*Supplied records*:
+-------+

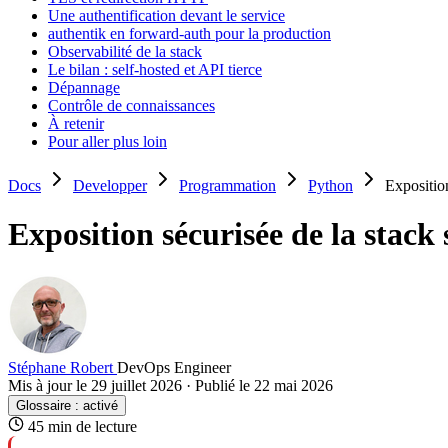
Une authentification devant le service
authentik en forward-auth pour la production
Observabilité de la stack
Le bilan : self-hosted et API tierce
Dépannage
Contrôle de connaissances
À retenir
Pour aller plus loin
Docs
Developper
Programmation
Python
Exposition
Exposition sécurisée de la stack 
Stéphane Robert
DevOps Engineer
Mis à jour le 29 juillet 2026
·
Publié le 22 mai 2026
Glossaire :
activé
45 min de lecture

+-------+

*Exercise*:
Drop the images and quote the entries word for word.

*Solution to this problem*:
Une authentification devant le service
authentik en forward-auth pour la production
Observabilité de la stack
Le bilan : self-hosted et API tierce
Dépannage
Contrôle de connaissances
À retenir
Pour aller plus loin
Docs
Developper
Programmation
Python
Exposition
Exposition sécurisée de la stack 
Stéphane Robert
DevOps Engineer
Mis à jour le 29 juillet 2026
·
Publié le 22 mai 2026
Glossaire :
activé
45 min de lecture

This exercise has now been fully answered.